Néhémy Pierre-Dahomey, auteur haïtien d’un premier roman intitulé Rapatriés, a mis au point une autre stratégie : « la ruse que j’utilise lorsque l’on me pose des questions sur l’identité, la langue, est de répondre qu’il s’agit de questions très universelles. Les êtres humains sont tellement différents partout que l’on se ressemble dans cette différence là. »
Abdellah Taïa, qui a grandi dans une famille de 9 enfants à Salé au Maroc, puise lui dans le vécu de son enfance. Il y trouve dans des moments de liberté et de transgression partagées avec ses soeurs « une vérité intime et collective » allant à contre-courant d’une représentation attendue du monde. « Leurs transgressions se faisaient dans la vraie vie, derrière cette vision politique que nous avons de nous-mêmes. A moi de dire mes soeurs comme des êtres libres. J’essaie de me souvenir de la vraie liberté, pas de celle que j’ai besoin de quémander. Ici on me dit que j’ai le droit d’être homo, mais j’existais déjà comme homosexuel avant » souligne-t-il. « La liberté ne peut pas être uniquement définie sur des critères français ».

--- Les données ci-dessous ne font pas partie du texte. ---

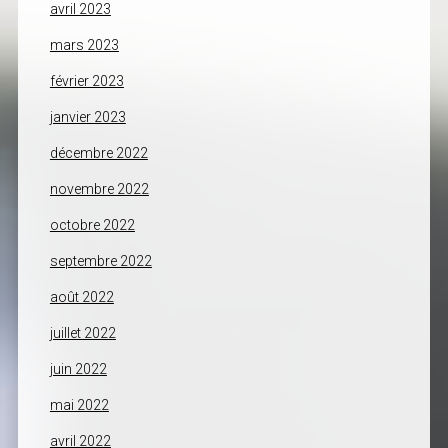
avril 2023
mars 2023
février 2023
janvier 2023
décembre 2022
novembre 2022
octobre 2022
septembre 2022
août 2022
juillet 2022
juin 2022
mai 2022
avril 2022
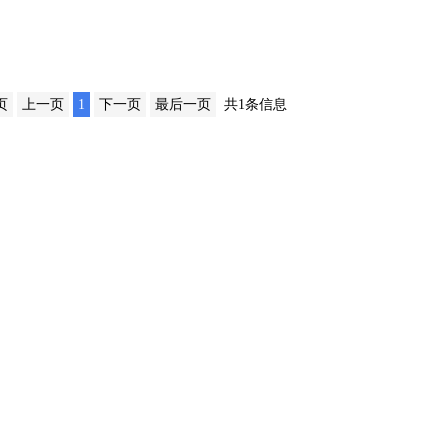
页
上一页
1
下一页
最后一页
共1条信息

« Il est très facile de résumer les gens à un mot, mais derrière chacun de nous, il y a toute une histoire » ajoute Négar Djavadi. « Mon histoire, celle de mes soeurs, celle de ma mère,… j’estime que ce sont cela les éléments de la grande Histoire, et non l’autre Histoire, celle d’Hassan II, de la France… Il y a de la folie dans la façon de résister. Pour moi, l’histoire se situe là : être avec les fous jusqu’au bout. »C’est peut-être un peu de cette folie qui a permis à Abdellah Taïa d’« arriver à dire : je suis pauvre, je suis PD, j’ai le droit d’exister. Et la langue coloniale ne me fait pas peur, je vais l’utiliser. » Il ajoute : « le rôle des écrivains, comme moi, est de rappeler que les transgressions existent au-delà du pouvoir ».

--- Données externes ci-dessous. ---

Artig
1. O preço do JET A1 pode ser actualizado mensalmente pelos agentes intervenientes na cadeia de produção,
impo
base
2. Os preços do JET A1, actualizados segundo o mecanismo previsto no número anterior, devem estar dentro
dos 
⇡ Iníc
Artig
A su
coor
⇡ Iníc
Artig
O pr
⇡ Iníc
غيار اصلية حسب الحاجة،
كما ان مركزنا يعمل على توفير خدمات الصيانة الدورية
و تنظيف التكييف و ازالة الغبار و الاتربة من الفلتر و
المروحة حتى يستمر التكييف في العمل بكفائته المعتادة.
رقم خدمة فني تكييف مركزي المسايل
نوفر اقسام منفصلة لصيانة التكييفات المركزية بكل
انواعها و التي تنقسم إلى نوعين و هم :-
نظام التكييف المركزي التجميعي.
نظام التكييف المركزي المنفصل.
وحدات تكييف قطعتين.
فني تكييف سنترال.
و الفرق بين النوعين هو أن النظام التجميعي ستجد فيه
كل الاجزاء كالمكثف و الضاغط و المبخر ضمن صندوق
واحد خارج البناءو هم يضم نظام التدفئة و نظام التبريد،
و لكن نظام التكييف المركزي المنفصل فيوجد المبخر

Transgressions pour Abdellah Taïa, décalage pour Omar Benlaala. Lorsqu’il présente son livre La barbe dans lequel il raconte son parcours de jeune déscolarisé, son apprentissage accéléré de l’islam, ses voyages pour apprendre à prêcher, puis sa fréquentation du monde de la nuit parisienne, à des jeunes « les questions ne sont pas forcément attendues ». Ses interlocuteurs s’intéressent à sa déscolarisation. « Ils me demandent comment ont réagi mes parents… » raconte Omar Benlaala, qui se présente comme ayant officiellement arrêté l’école en classe de 3e et officieusement en 5e. « Ils sont aussi intéressés par la prise de drogue et les discothèques. Les enseignants insistent souvent sans succès sur la partie portant sur ma fréquentation de la mosquée, qui intéresse finalement peu les jeunes. »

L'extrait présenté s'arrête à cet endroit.